Para los planes del partido hegemónico, el que, según Otegui, está dispuesto a cambiar liberaciones de presos por presupuestos, es fundamental seguir explotando la veta guerracivilista. Al cabo, todos los secesionistas con los que ha establecido acuerdos, se dicen víctimas de aquella guerra. Por ello, mientras Franco ocupa un amplio espacio en los medios subvencionados, E.T.A. queda difuminada tras las siglas en las que han encontrado acomodo etarras y filoetarras, chivatos y euskotontos útiles. Las veladuras ideológicas son conocidas: feminismo, ecologismo y un globalismo capaz de mantener el aurrescu y la boina.
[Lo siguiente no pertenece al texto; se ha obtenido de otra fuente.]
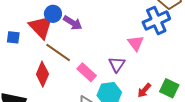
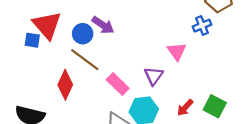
blue circle: (53, 14) -> (83, 34), moved
blue cross: (156, 21) -> (202, 26), size x0.6
red triangle: (41, 27) -> (47, 25), moved

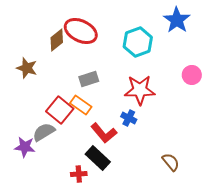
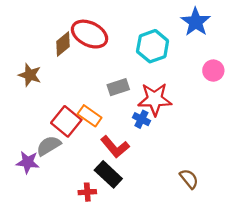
pink circle: (192, 75) -> (213, 71), moved
gray rectangle: (89, 79) -> (118, 87), moved
blue cross: (129, 118) -> (141, 119), moved

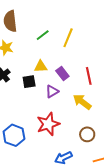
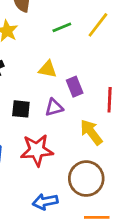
yellow line: (68, 38) -> (98, 25), moved
black square: (29, 82) -> (21, 109), moved
brown circle: (87, 134) -> (86, 179), size x1.6

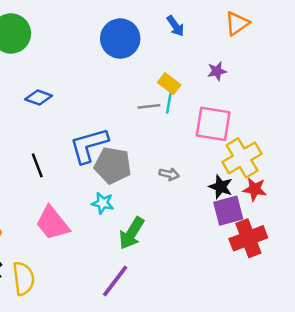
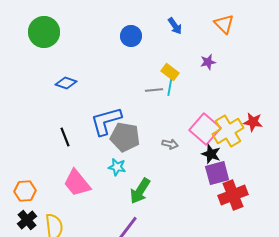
orange triangle: (237, 23) -> (224, 24), turned -40
blue circle: (120, 39) -> (131, 36), size x0.7
pink square: (213, 124) -> (205, 129), moved, turned 32
red star: (255, 189) -> (253, 122), moved

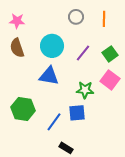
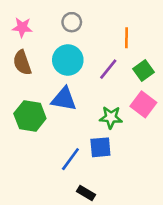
gray circle: (76, 17) -> (72, 22), moved
orange line: (104, 19) -> (126, 38), moved
green hexagon: (23, 109) -> (30, 116), moved

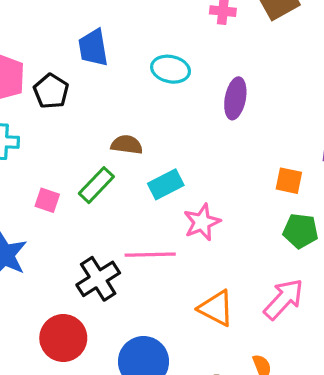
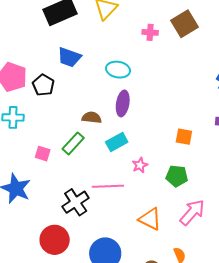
blue trapezoid: (93, 48) -> (69, 57), turned -60
purple ellipse: (235, 98) -> (123, 103), moved
orange square: (289, 181) -> (184, 137), moved
pink star: (202, 222) -> (140, 165), size x0.7
green pentagon: (301, 231) -> (177, 176), moved

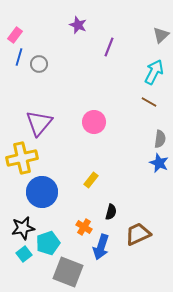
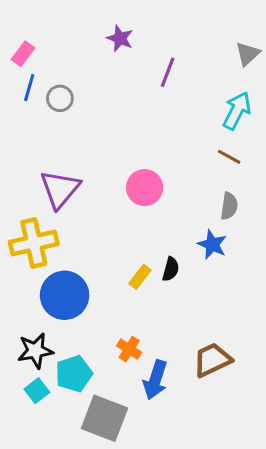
gray semicircle: (160, 139) -> (229, 206), moved
blue star: (159, 163) -> (212, 244), moved
black semicircle: (111, 212) -> (171, 269), moved

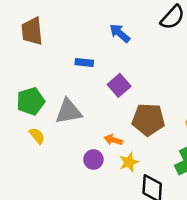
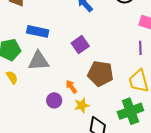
blue rectangle: (84, 62) -> (38, 31), moved, size x1.5
orange arrow: (113, 140) -> (71, 87), turned 32

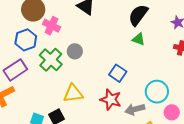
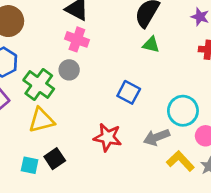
pink cross: (51, 26) -> (77, 39), moved
yellow triangle: (73, 93) -> (41, 120), moved
red star: (111, 100) -> (108, 137), moved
“E.T.A. queda difuminada tras las siglas en las que han encontrado acomodo etarras y filoetarras, chivatos y euskotontos útiles”
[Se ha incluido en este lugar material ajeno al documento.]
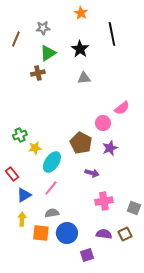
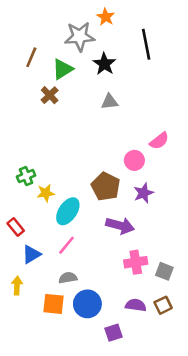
gray star: (43, 28) -> (80, 36), moved, size x1.6
brown line: (16, 39) -> (31, 57), moved
brown cross: (38, 73) -> (50, 95), turned -32
purple arrow: (92, 173) -> (120, 226), size x1.5
gray square: (134, 208) -> (164, 271), moved
yellow arrow: (22, 219) -> (17, 286), moved

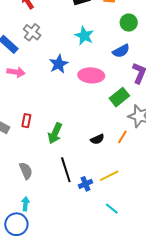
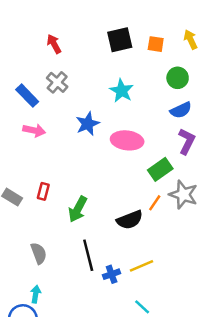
blue semicircle: (121, 51) -> (181, 110), moved
orange line: (122, 137) -> (155, 203), moved
black semicircle: (97, 139) -> (130, 220), size x1.5

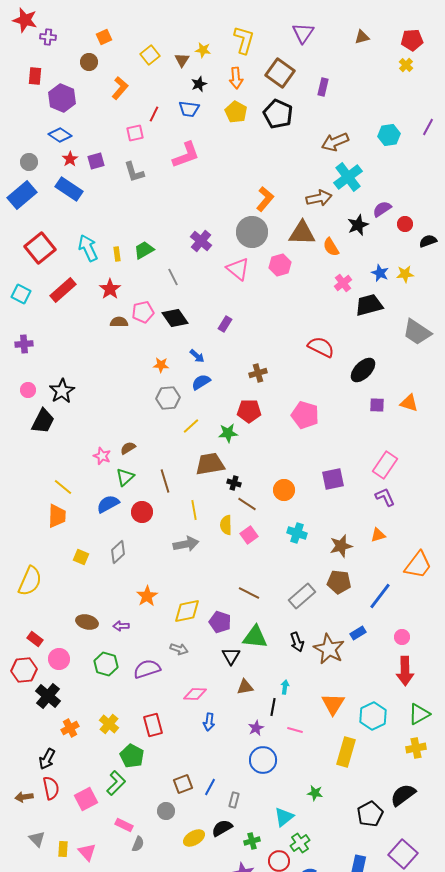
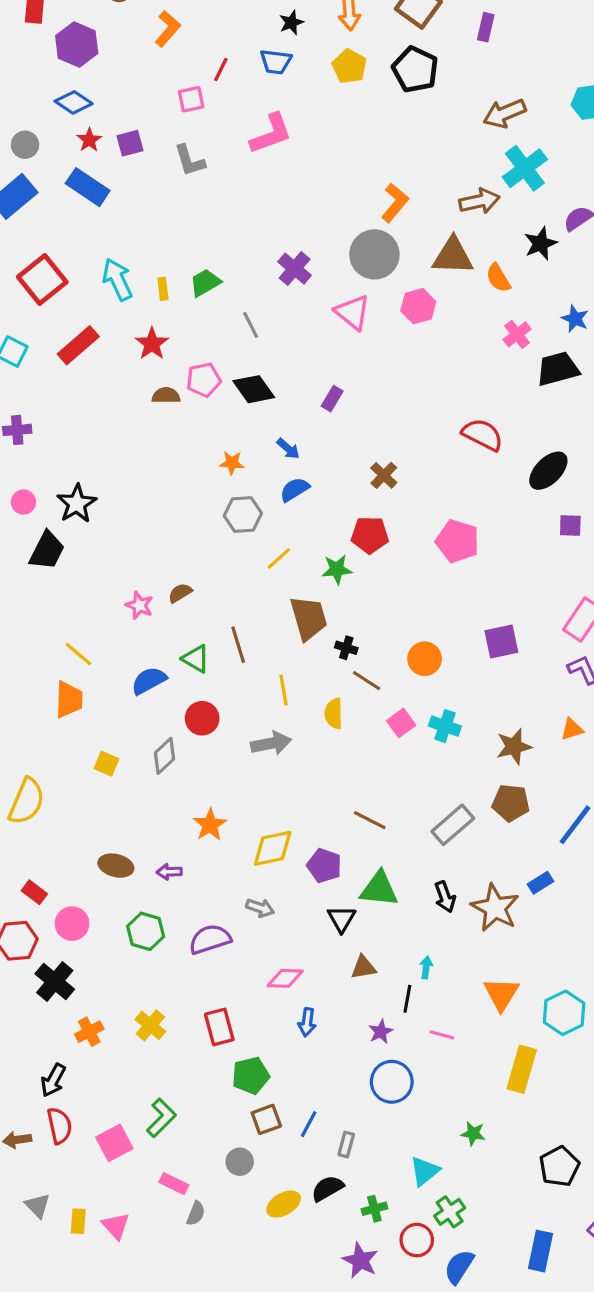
brown cross: (258, 373) -> (384, 475), turned -30
brown trapezoid: (210, 464) -> (309, 618), turned 84
green triangle: (125, 477) -> (196, 659), moved, turned -48
red circle: (142, 512) -> (202, 718), moved
pink square: (249, 535) -> (401, 723), moved
green pentagon: (132, 756) -> (251, 1076), moved, turned 30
En este contexto, es destacable que aparezcan novelas como Borroka, de Alfonso J. Ussía, y que a los cines llegue una película como La infiltrada, dirigida por Arancha Etxebarría y estrenada hace unos días, con una más que notable recaudación en sus primeras semanas de exhibición en salas de cine. La historia cuenta la historia de una agente de policía nacional, Elena Tejada, que, bajo el pseudónimo, Aránzazu Berradre Marín, se infiltró en la banda terrorista, dando cobijo a dos etarras ─Kepa Echevarría y Sergio Polo─ que trataban de reactivar el comando Donosti durante la tregua-trampa denunciada por el entonces Ministro del Interior, Jaime Mayor Oreja.
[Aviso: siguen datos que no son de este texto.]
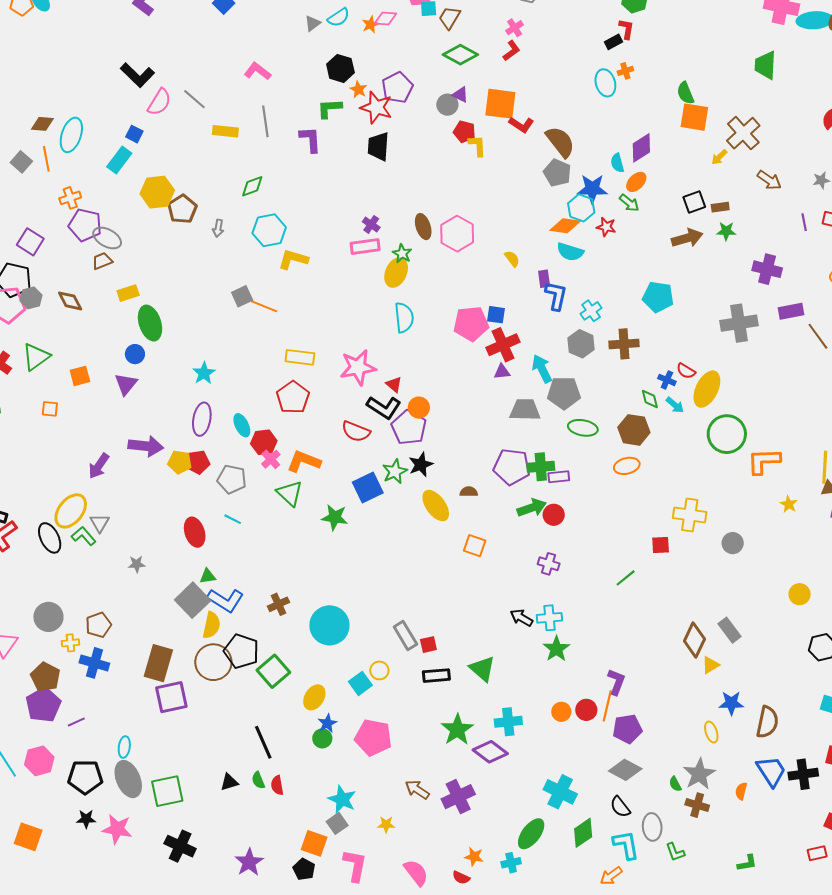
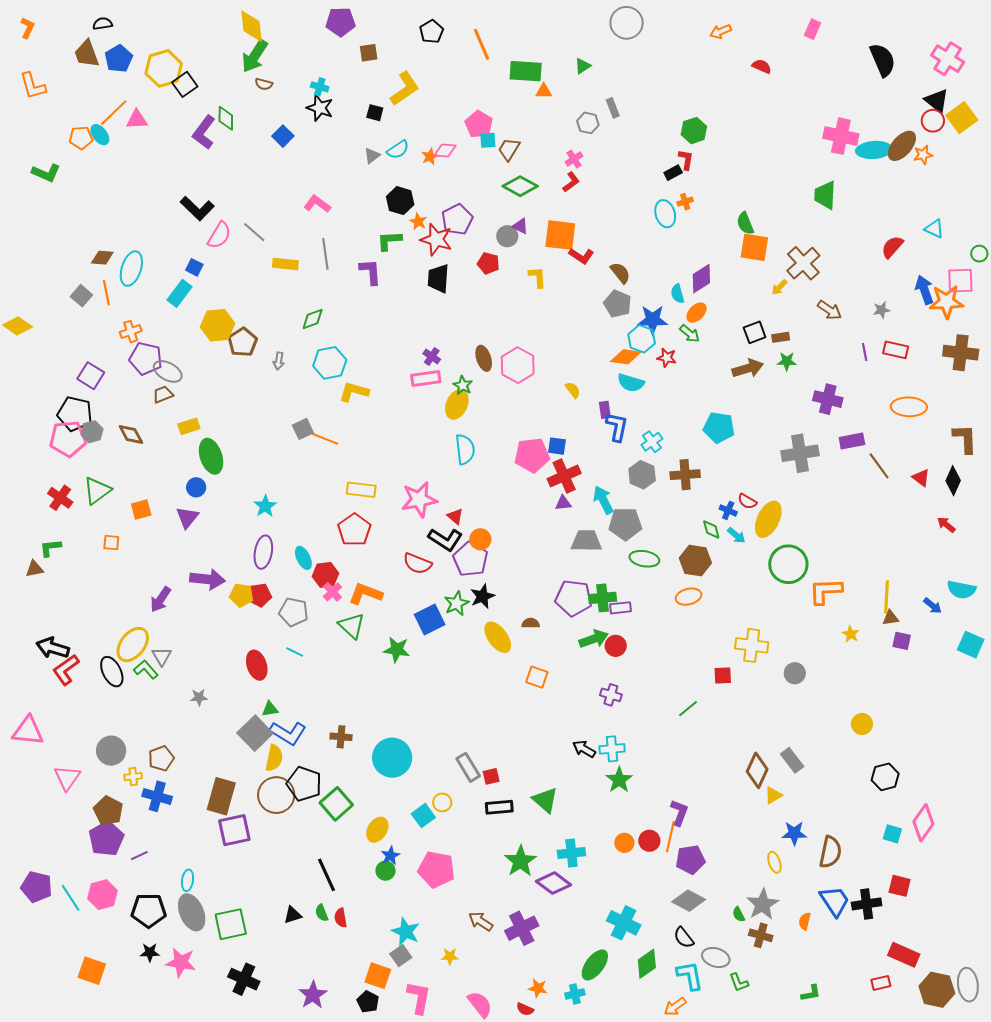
red pentagon: (464, 132) -> (488, 263), moved
brown semicircle: (560, 142) -> (620, 273), size x0.7
brown cross: (279, 604) -> (341, 737), turned 30
gray ellipse: (652, 827) -> (716, 958), turned -68

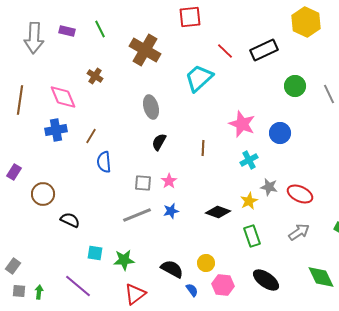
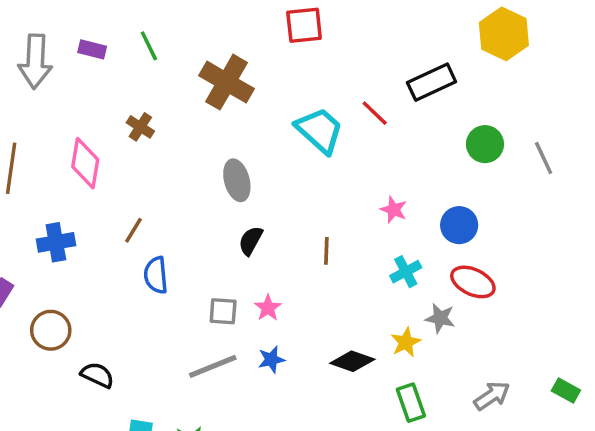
red line: (225, 51) -> (375, 113), moved
cyan trapezoid: (199, 78) -> (320, 130), turned 84
pink diamond: (63, 97) -> (85, 163), turned 32
pink star: (242, 124) -> (394, 210), size x0.6
blue cross: (56, 130) -> (56, 242), moved
red ellipse: (300, 194) -> (473, 282), moved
La película supone una suerte de contrafigura, por la condición femenina de su protagonista, de Lobo, obra que reconstruyó la trayectoria de Míkel Lejarza. Hay, por ello, ciertas semejanzas. Al igual que en aquella, y a diferencia de todas esas producciones que chapotean en la equidistancia, La infiltrada no presenta a los etarras como depositarios de las virtudes de un pueblo originario, siempre oprimido por la oscura España. Muy al contrario, los terroristas aparecen como individuos fanatizados que reproducen maquinalmente las consignas del cerrado ambiente en el que se movían. Hay, incluso, en la figura del etarra Sergio Polo, un evidente machismo, el que caracterizó, mal que les pese a los bildutarras, a la organización del hacha y la serpiente, carente por completo de perspectiva de género.
“La infiltrada no presenta a los etarras como depositarios de las virtudes de un pueblo originario”
La infiltrada transmite emoción y mantiene el pulso narrativo sin decaer en ningún momento. Sin embargo, más allá de estas cuestiones rítmicas, creo necesario subrayar un aspecto fundamental. Cuando la protagonista, Mónica Marín, a la que da vida la actriz Carolina Yuste, acepta el reto de infiltrarse en E.T.A., asume la ruptura de todos sus vínculos emocionales. La despersonalización de quien vive tras la máscara de Arantxa, nombre que adopta para entrar en el mundo llamado abertzale, es un sacrificio plenamente consciente, asumido por la joven policía, cuyo éxito conlleva tiempo, riesgo y anonimato.
La agente Marín sabe, desde que acepta la misión, que no encaja en la segunda acepción ─«persona ilustre y famosa por sus hazañas o virtudes»─ que el Diccionario de la RAE da de la voz «héroe», sino, más bien, de la primera: «Persona que realiza una acción muy abnegada en beneficio de una causa noble». Una causa noble, la de la lucha contra la banda terrorista supremacista, que encapsula hasta tal punto su vida, que cuando se producen las detenciones que ella ha facilitado, como si de una fuerza inercial se tratase, empuja a Marín a querer seguir siendo Arantxa para cumplir un deseo: «Quiero ver el fin de esto y quiero ser yo la que esté en primera fila».
“Una causa noble, la de la lucha contra la banda terrorista supremacista”
Aunque Elena Tejada permanece, en un ejemplo de profesionalidad, entre las sombras, la Mónica Marín, personaje de ficción inspirado en ella, responde a la tercera entrada del Diccionario: «En un poema o relato, ─filme, en nuestro caso─ personaje destacado que actúa de una manera valerosa y arriesgada». El recibimiento dado por el público a La infiltrada, contrasta, sin embargo, y para sorpresa de nadie, con la actitud de los organizadores del Festival de San Sebastián, incapaces, al contrario de lo ocurrido con el No me llame Ternera, de Jordi Évole, exhibido hace un año, de hacerle un hueco en su programación oficial.